Additionally, understanding how cells enter and exit a state of metabolic quiescence could have far reaching future implications and therapeutic applications. “The aberrant exit from quiescence by stem cells could underlie aspects of cancer initiation,” says Sieber. “Moreover, the inability to exit quiescence during aging may contribute to the decline in the wound healing response during aging.”

For now, Sieber aims to understand the mechanisms that mediate mitochondrial quiescence and how quiescence is reversed after fertilization. “I’m also very interested in how disrupting metabolic mechanisms during germline development may influence the resulting progeny, and I’m currently investigating how disruptions of metabolism in the germline may influence embryogenesis and progeny susceptibility to metabolic syndromes.”

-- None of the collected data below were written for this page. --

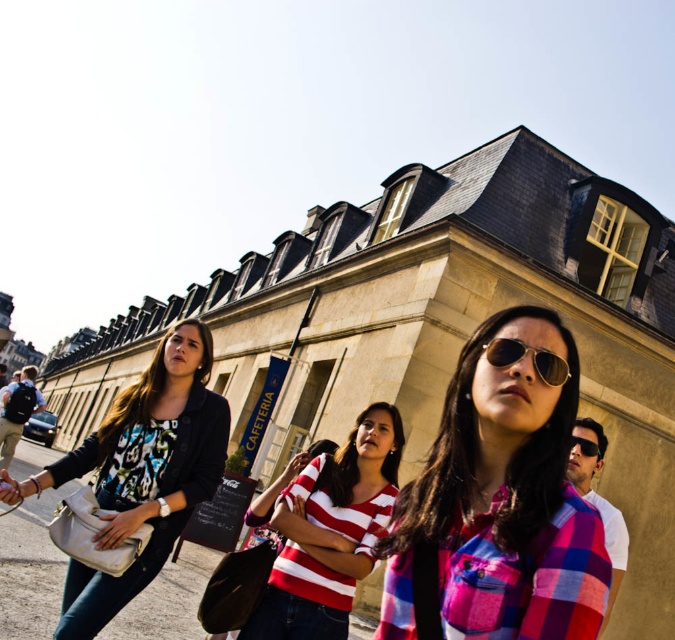 Question: Which point is closer to the camera?

Choices:
 (A) sunglasses at center
 (B) striped cotton shirt at center
 (C) pink plaid shirt at center

Answer: (C)

Question: Based on their relative distances, which object is nearer to the striped cotton shirt at center?

Choices:
 (A) pink plaid shirt at center
 (B) matte black sunglasses at center
 (C) sunglasses at center
 (D) matte black jacket at center

Answer: (D)

Question: Can you confirm if pink plaid shirt at center is thinner than striped cotton shirt at center?

Choices:
 (A) yes
 (B) no

Answer: (A)

Question: Does striped cotton shirt at center have a larger size compared to sunglasses at center?

Choices:
 (A) no
 (B) yes

Answer: (B)

Question: Which object appears farthest from the camera in this image?

Choices:
 (A) striped cotton shirt at center
 (B) pink plaid shirt at center
 (C) sunglasses at center

Answer: (A)

Question: In this image, where is matte black jacket at center located relative to matte black sunglasses at center?

Choices:
 (A) right
 (B) left

Answer: (B) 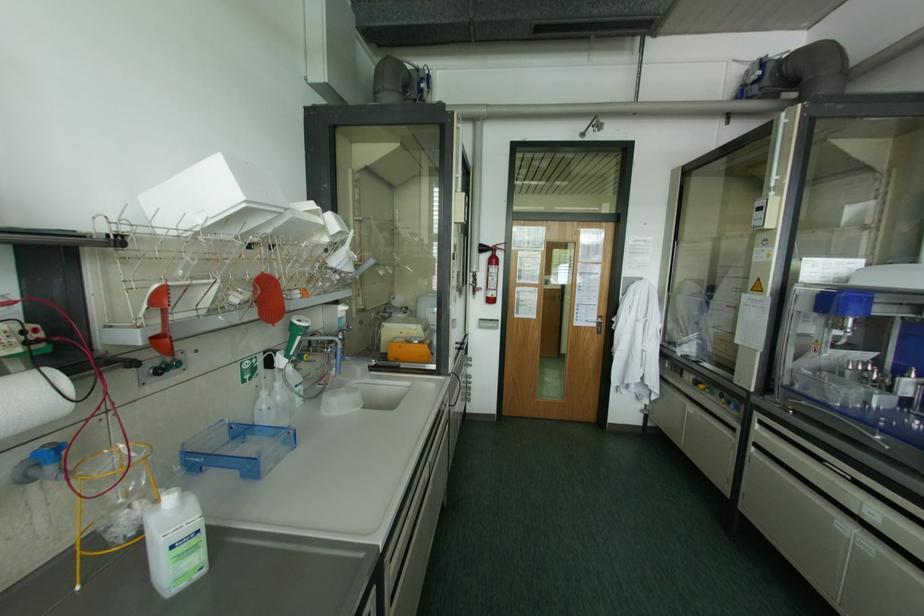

Sieber recently won the Carnegie Postdoctoral Innovation and Excellence Award and will soon enter the job market, seeking a faculty position at a research institution. He’s grateful for the support of the JCC Fund. “Particularly, I would like to thank current and former Board of Scientific Advisors such as Anjana Rao, Carol Prives, Haifan Lin, and Rich Losick, as well as many others, for their helpful suggestions and mentorship while conducting this work and developing my independent research program.”